The Dark Heart of Italy by Tobias Jones

The Dark Heart of Italy by Tobias Jones

Author:Tobias Jones [Jones, Tobias]
Language: eng
Format: epub
Tags: Travel, Essays & Travelogues, History, Europe, Italy, Sports & Recreation, Football
ISBN: 9780571246052
Google: ikxT7dH3ngcC
Publisher: Faber & Faber
Published: 2008-09-03T16:00:00+00:00


As rhetoric, that announcement was of unrivalled brilliance. Even in translation, that combination of moderation, modernity, ‘cleanliness’, statal good sense instead of a left wing ‘cartel’, is effective. Berlusconi’s popularity rested, not least, on his Midas touch in business and on his whole-hearted endorsement of Antonio Di Pietro (who he would ask to be his Minister for Justice): ‘His [Di Pietro’s] moralising anxiety belongs to everyone. My newspapers, my television channels, my group, have always been in the front line in supporting the Clean Hands judges’. Another of the Clean Hands magistrates, Tiziana Parenti, would later take her place on the Forza Italia benches in Parliament.

The memory, though, is short. Only a few years after the Clean Hands earthquake, the whole episode is already being assiduously rewritten.

Every few weeks during the summer, my ‘betrothed’ and I make the spectacular journey across the mountains that takes us from the humid basin of Parma towards the warm, windy air of the Tuscan coast. At one point of the Cisa pass, as the road winds through the pine forests, the mountains loom into view. They appear snow-peaked because of the white quarries where huge blocks of marble are dynamited and lined up by the side of the roads. It’s this white marble which, interlaced with black or green, makes Tuscan cathedrals – in Pisa or Siena – look like something squeezed from a toothpaste tube. Once last summer, we decided to stop in a little mountain town, Aulla, and eat a sandwich in the main square. Opposite us were two rhetorical monuments. One was to the fallen from the war, and described in one, long-winded sentence, the ‘ardent hearth of vivid fire which at the beginning of Nazi-Fascist oppression released a spark which inflamed the children of the Resistance, who won fame with the legendary sacrifice of their women and their bloodied men who on an impassable path underwent atrocious slaughters, devastations and reprisals…’

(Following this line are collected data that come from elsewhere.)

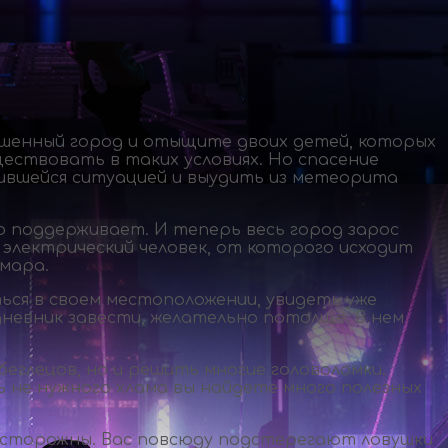
рушенный город и отыщите двоих детей, которых
ществовать в таких условиях. Но спасение
жившейся ситуацией и выудить из метеорита
 поддерживает. И теперь весь город зарос
электрический человек, от которого исходит
мара.
ся в своем местоположении, увидеть уже
дневник завести, желательно потолще. В нем
еглецов, но и решить многие головоломки.
 не нужного хлама вы найдете много полезных
 осторожны. Вас повсюду подстерегают ловушки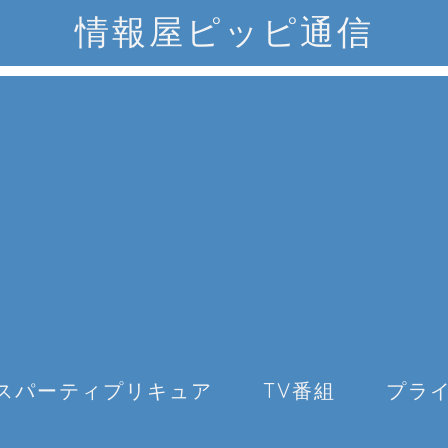
情報屋ピッピ通信
スパーティプリキュア
TV番組
プラ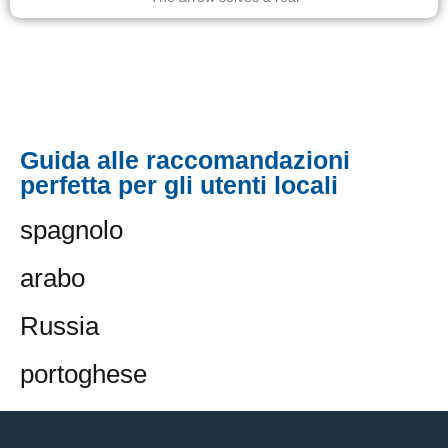
Guida alle raccomandazioni
perfetta per gli utenti locali
spagnolo
arabo
Russia
portoghese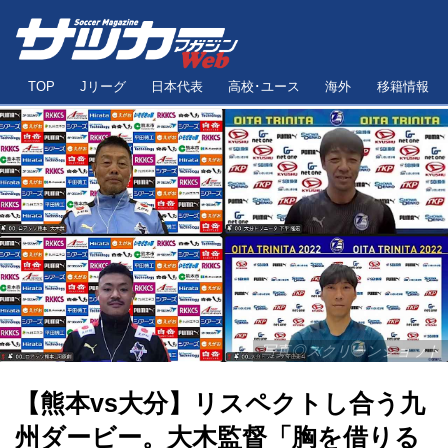
TOP
Jリーグ
日本代表
高校･ユース
海外
移籍情報
写真◎スクリーンショット
【熊本vs大分】リスペクトし合う九
州ダービー。大木監督「胸を借りる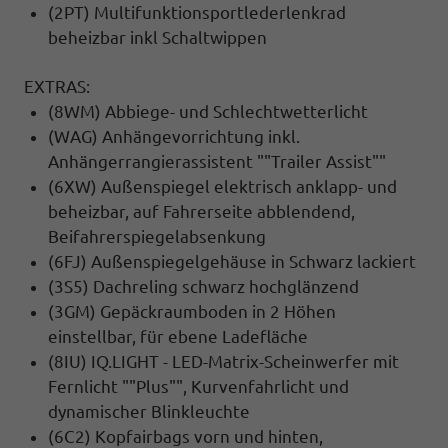
(2PT) Multifunktionsportlederlenkrad
beheizbar inkl Schaltwippen
EXTRAS:
(8WM) Abbiege- und Schlechtwetterlicht
(WAG) Anhängevorrichtung inkl.
Anhängerrangierassistent ""Trailer Assist""
(6XW) Außenspiegel elektrisch anklapp- und
beheizbar, auf Fahrerseite abblendend,
Beifahrerspiegelabsenkung
(6FJ) Außenspiegelgehäuse in Schwarz lackiert
(3S5) Dachreling schwarz hochglänzend
(3GM) Gepäckraumboden in 2 Höhen
einstellbar, für ebene Ladefläche
(8IU) IQ.LIGHT - LED-Matrix-Scheinwerfer mit
Fernlicht ""Plus"", Kurvenfahrlicht und
dynamischer Blinkleuchte
(6C2) Kopfairbags vorn und hinten,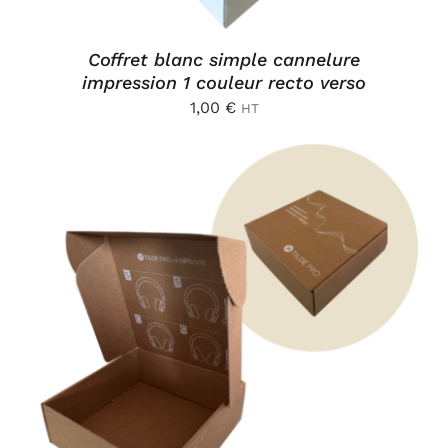
Coffret blanc simple cannelure
impression 1 couleur recto verso
1,00
€
HT
AJOUTER AU PANIER
/
DÉTAILS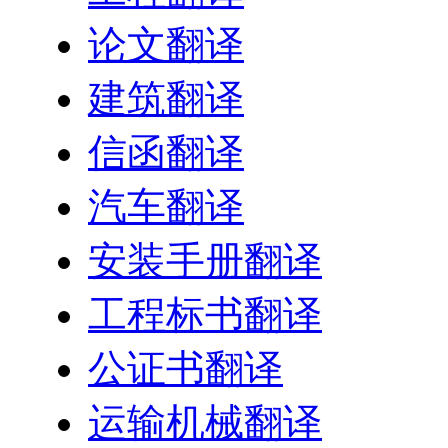
论文翻译
建筑翻译
信函翻译
汽车翻译
安装手册翻译
工程标书翻译
公证书翻译
运输机械翻译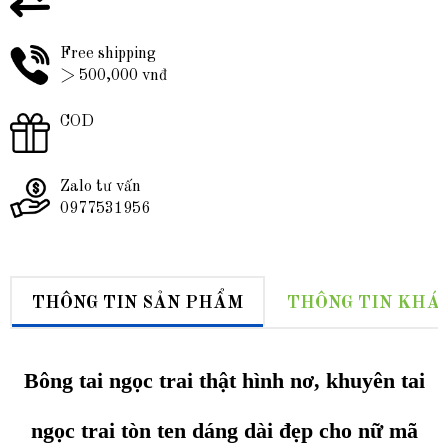
Free shipping
> 500,000 vnđ
COD
Zalo tư vấn
0977531956
THÔNG TIN SẢN PHẨM
THÔNG TIN KHÁ
Bông tai ngọc trai thật hình nơ, khuyên tai
ngọc trai tòn ten dáng dài đẹp cho nữ mã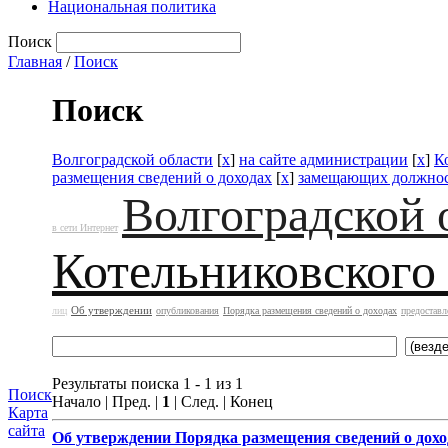
Национальная политика
Поиск
Главная
/
Поиск
Поиск
Волгоградской области
[
x
]
на сайте администрации
[
x
]
К
размещения сведений о доходах
[
x
]
замещающих должнос
Волгоградской 
в сети Интернет
Котельниковского
Об утверждении
лиц
опубликования
Порядка размещения сведений о доходах
предоставл
Результаты поиска 1 - 1 из 1
Поиск
Начало | Пред. |
1
| След. | Конец
Карта
сайта
Об утверждении
Порядка размещения сведений о дохо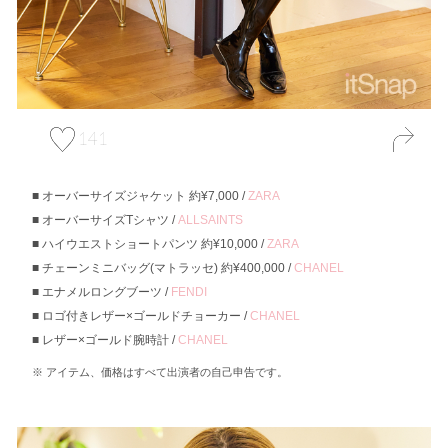
141
オーバーサイズジャケット 約¥7,000 /
ZARA
オーバーサイズTシャツ /
ALLSAINTS
ハイウエストショートパンツ 約¥10,000 /
ZARA
チェーンミニバッグ(マトラッセ) 約¥400,000 /
CHANEL
エナメルロングブーツ /
FENDI
ロゴ付きレザー×ゴールドチョーカー /
CHANEL
レザー×ゴールド腕時計 /
CHANEL
アイテム、価格はすべて出演者の自己申告です。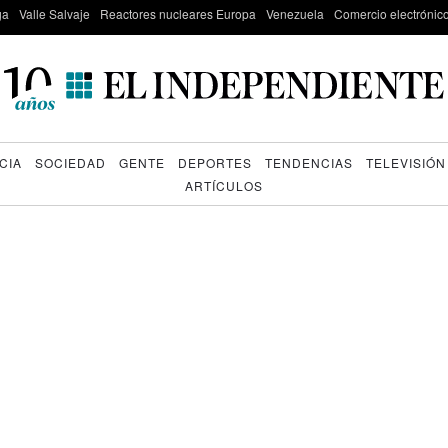
ga
Valle Salvaje
Reactores nucleares Europa
Venezuela
Comercio electrónic
CIA
SOCIEDAD
GENTE
DEPORTES
TENDENCIAS
TELEVISIÓN
ARTÍCULOS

Next to it was a small needle of white marble dedicated to the victims of the Clean Hands revolutionaries. ‘Intolerance, like bombs, kills precious liberty’, it says. ‘When the word is feeble’, read the words of one parliamentarian who committed suicide, ‘there’s nothing left but the gesture.’ ‘Let us remember in the dark of every injustice the victims and their executioners’, are the words of the Aulla mayor engraved into the marble. There are billboards announcing that the town is a ‘Di Pietro-free zone’ and there’s a cunning quotation in Latin: Summum ius, Summa iniuria (‘the greater the law, the greater the injustice’, which implies, I suppose, that the rule of law is not a particularly good thing). As ever, the roles of criminal and victim are so blurred and confused that no one can ever be sure whether Italy’s ‘Jacobin justice’ is worse than the ‘criminals’ it prosecutes.

Having been (in his own words) in the ‘front line’ of support for Clean Hands in 1994, Berlusconi has also completely changed tack. Although he won that election in 1994, his government was dogged by accusations of corruption against his entourage.